Supplied records –
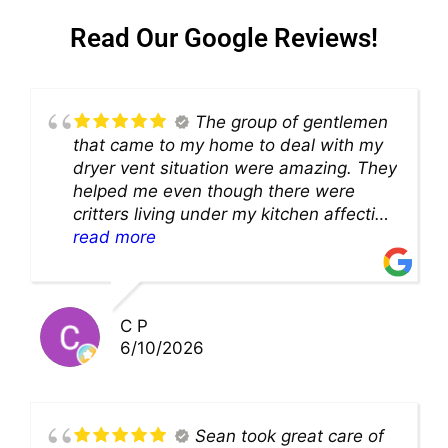
Read Our Google Reviews!
The group of gentlemen
that came to my home to deal with my
dryer vent situation were amazing. They
helped me even though there were
critters living under my kitchen affecting
theability to even get to the duct for
read more
cleaning. they came up with a great
solution and were so very kind! Thank
you!!
C P
6/10/2026
Sean took great care of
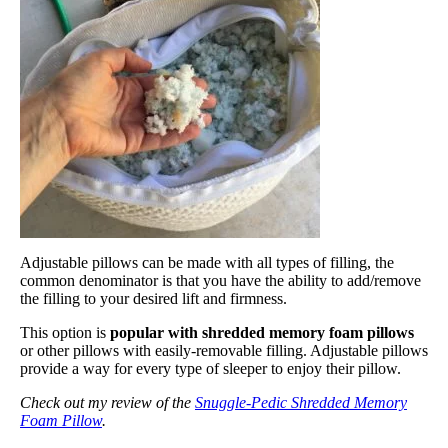
Adjustable pillows can be made with all types of filling, the
common denominator is that you have the ability to add/remove
the filling to your desired lift and firmness.
This option is
popular with shredded memory foam pillows
or other pillows with easily-removable filling. Adjustable pillows
provide a way for every type of sleeper to enjoy their pillow.
Check out my review of the
Snuggle-Pedic Shredded Memory
Foam Pillow
.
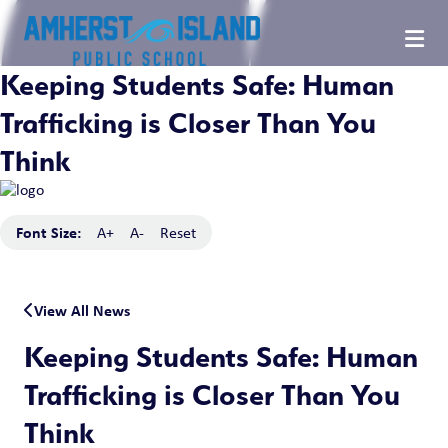
Keeping Students Safe: Human
Trafficking is Closer Than You
Think
Font Size:
A+
A-
Reset
View All News
Keeping Students Safe: Human
Trafficking is Closer Than You
Think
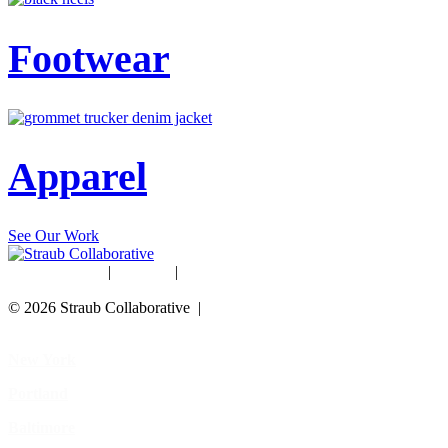
Footwear
Apparel
See Our Work
Studio Rentals
|
Careers
|
Blog
© 2026 Straub Collaborative |
Data Protection Policy
New York
Portland
Baltimore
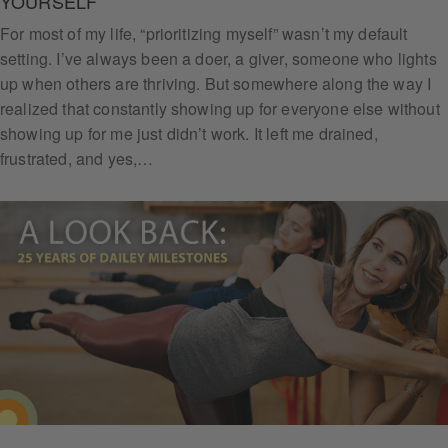
YOURSELF
For most of my life, “prioritizing myself” wasn’t my default
setting. I’ve always been a doer, a giver, someone who lights
up when others are thriving. But somewhere along the way I
Subs
realized that constantly showing up for everyone else without
cribe
showing up for me just didn’t work. It left me drained,
frustrated, and yes,…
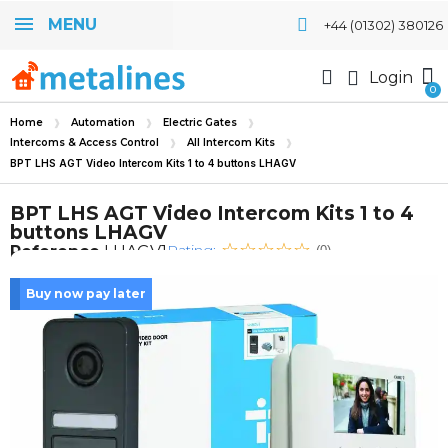
MENU
+44 (01302) 380126
Login
Home
Automation
Electric Gates
Intercoms & Access Control
All Intercom Kits
BPT LHS AGT Video Intercom Kits 1 to 4 buttons LHAGV
BPT LHS AGT Video Intercom Kits 1 to 4
buttons LHAGV
Rating:
Reference
LHAGV1
(0)
Buy now pay later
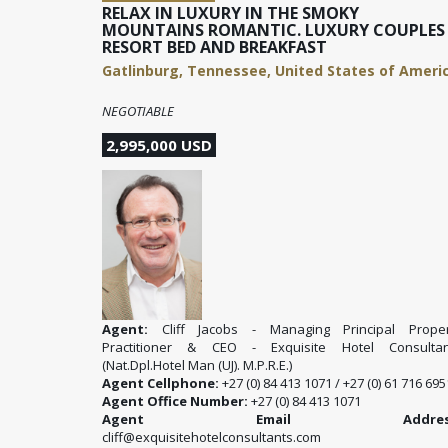
RELAX IN LUXURY IN THE SMOKY
MOUNTAINS ROMANTIC. LUXURY COUPLES
RESORT BED AND BREAKFAST
Gatlinburg, Tennessee, United States of Ameri
NEGOTIABLE
2,995,000 USD
Agent:
Cliff Jacobs - Managing Principal Proper
Practitioner & CEO - Exquisite Hotel Consultan
(Nat.Dpl.Hotel Man (UJ). M.P.R.E.)
Agent Cellphone:
+27 (0) 84 413 1071 / +27 (0) 61 716 695
Agent Office Number:
+27 (0) 84 413 1071
Agent Email Address
cliff@exquisitehotelconsultants.com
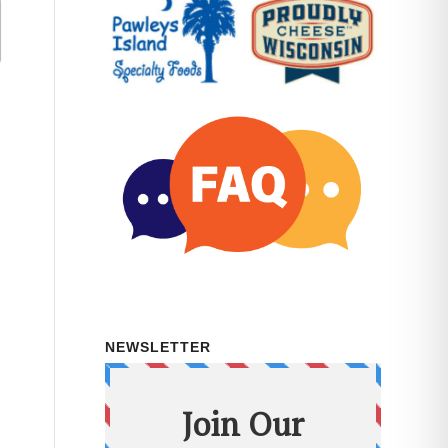
NEWSLETTER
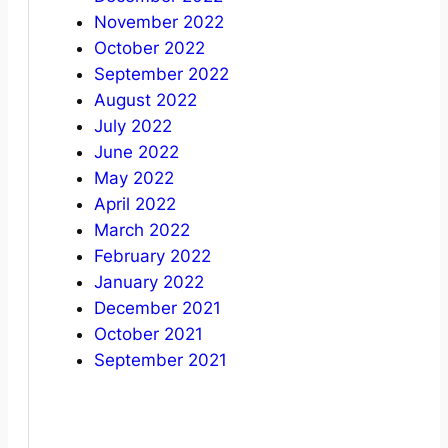
November 2022
October 2022
September 2022
August 2022
July 2022
June 2022
May 2022
April 2022
March 2022
February 2022
January 2022
December 2021
October 2021
September 2021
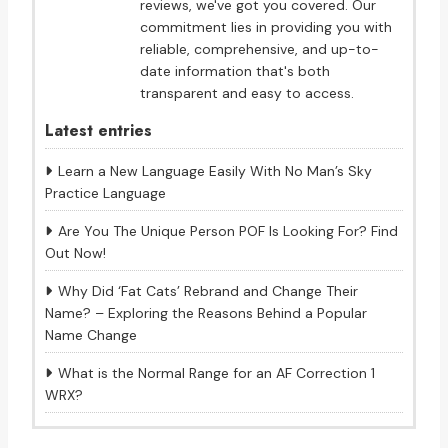
reviews, we've got you covered. Our
commitment lies in providing you with
reliable, comprehensive, and up-to-
date information that's both
transparent and easy to access.
Latest entries
Learn a New Language Easily With No Man’s Sky
Practice Language
Are You The Unique Person POF Is Looking For? Find
Out Now!
Why Did ‘Fat Cats’ Rebrand and Change Their
Name? – Exploring the Reasons Behind a Popular
Name Change
What is the Normal Range for an AF Correction 1
WRX?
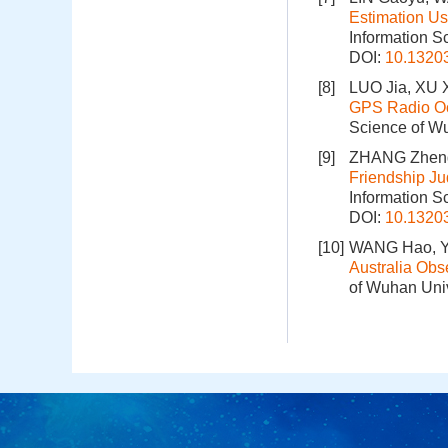
Estimation U
Information S
DOI:
10.1320
[8]
LUO Jia, XU 
GPS Radio Oc
Science of Wu
[9]
ZHANG Zheng
Friendship J
Information S
DOI:
10.1320
[10]
WANG Hao, YU
Australia Ob
of Wuhan Univ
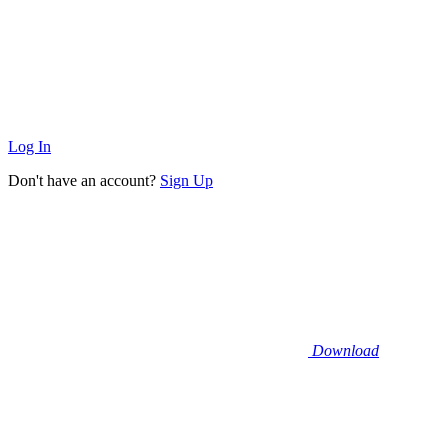
Log In
Don't have an account?
Sign Up
Download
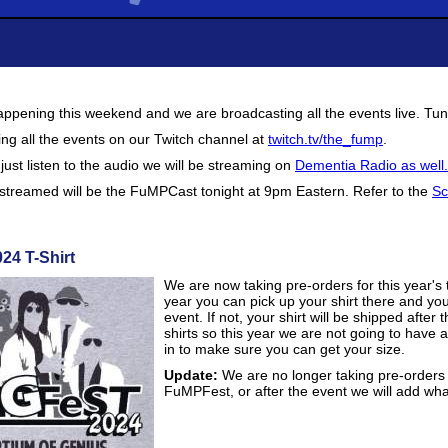
ppening this weekend and we are broadcasting all the events live. Tun
ng all the events on our Twitch channel at
twitch.tv/the_fump
.
o just listen to the audio we will be streaming on
Dementia Radio as well.
t streamed will be the FuMPCast tonight at 9pm Eastern. Refer to the
Sc
24 T-Shirt
We are now taking pre-orders for this year's 
year you can pick up your shirt there and you
event. If not, your shirt will be shipped aft
shirts so this year we are not going to have
in to make sure you can get your size.
Update:
We are no longer taking pre-orders f
FuMPFest, or after the event we will add what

Activity – Transcribe the records word for word and include no pictures.

Response to the task –
Read Our Google Reviews!
The group of gentlemen
that came to my home to deal with my
dryer vent situation were amazing. They
helped me even though there were
critters living under my kitchen affecting
theability to even get to the duct for
read more
cleaning. they came up with a great
solution and were so very kind! Thank
you!!
C P
6/10/2026
Sean took great care of
Adjustable pillows can be made with all types of filling, the
common denominator is that you have the ability to add/remove
the filling to your desired lift and firmness.
This option is
popular with shredded memory foam pillows
or other pillows with easily-removable filling. Adjustable pillows
provide a way for every type of sleeper to enjoy their pillow.
Check out my review of the
Snuggle-Pedic Shredded Memory
Foam Pillow
.
Keeping Students Safe: Human
Trafficking is Closer Than You
Think
Font Size:
A+
A-
Reset
View All News
Keeping Students Safe: Human
Trafficking is Closer Than You
Think
Footwear
Apparel
See Our Work
Studio Rentals
|
Careers
|
Blog
© 2026 Straub Collaborative |
Data Protection Policy
New York
Portland
Baltimore
YOURSELF
For most of my life, “prioritizing myself” wasn’t my default
setting. I’ve always been a doer, a giver, someone who lights
up when others are thriving. But somewhere along the way I
Subs
realized that constantly showing up for everyone else without
cribe
showing up for me just didn’t work. It left me drained,
frustrated, and yes,…
MENU
+44 (01302) 380126
Login
Home
Automation
Electric Gates
Intercoms & Access Control
All Intercom Kits
BPT LHS AGT Video Intercom Kits 1 to 4 buttons LHAGV
BPT LHS AGT Video Intercom Kits 1 to 4
buttons LHAGV
Rating:
Reference
LHAGV1
(0)
Buy now pay later
RELAX IN LUXURY IN THE SMOKY
MOUNTAINS ROMANTIC. LUXURY COUPLES
RESORT BED AND BREAKFAST
Gatlinburg, Tennessee, United States of Ameri
NEGOTIABLE
2,995,000 USD
Agent:
Cliff Jacobs - Managing Principal Proper
Practitioner & CEO - Exquisite Hotel Consultan
(Nat.Dpl.Hotel Man (UJ). M.P.R.E.)
Agent Cellphone:
+27 (0) 84 413 1071 / +27 (0) 61 716 695
Agent Office Number:
+27 (0) 84 413 1071
Agent Email Address
cliff@exquisitehotelconsultants.com
NEWSLETTER
November 2022
October 2022
September 2022
August 2022
July 2022
June 2022
May 2022
April 2022
March 2022
February 2022
January 2022
December 2021
October 2021
September 2021
reviews, we've got you covered. Our
commitment lies in providing you with
reliable, comprehensive, and up-to-
date information that's both
transparent and easy to access.
Latest entries
Learn a New Language Easily With No Man’s Sky
Practice Language
Are You The Unique Person POF Is Looking For? Find
Out Now!
Why Did ‘Fat Cats’ Rebrand and Change Their
Name? – Exploring the Reasons Behind a Popular
Name Change
What is the Normal Range for an AF Correction 1
WRX?
Estimation U
Information S
DOI:
10.1320
[8]
LUO Jia, XU 
GPS Radio Oc
Science of Wu
[9]
ZHANG Zheng
Friendship J
Information S
DOI:
10.1320
[10]
WANG Hao, YU
Australia Ob
of Wuhan Univ
Log In
Don't have an account?
Sign Up
Download
ppening this weekend and we are broadcasting all the events live. Tun
ng all the events on our Twitch channel at
twitch.tv/the_fump
.
o just listen to the audio we will be streaming on
Dementia Radio as well.
t streamed will be the FuMPCast tonight at 9pm Eastern. Refer to the
Sc
24 T-Shirt
We are now taking pre-orders for this year's 
year you can pick up your shirt there and you
event. If not, your shirt will be shipped aft
shirts so this year we are not going to have
in to make sure you can get your size.
Update:
We are no longer taking pre-orders f
FuMPFest, or after the event we will add what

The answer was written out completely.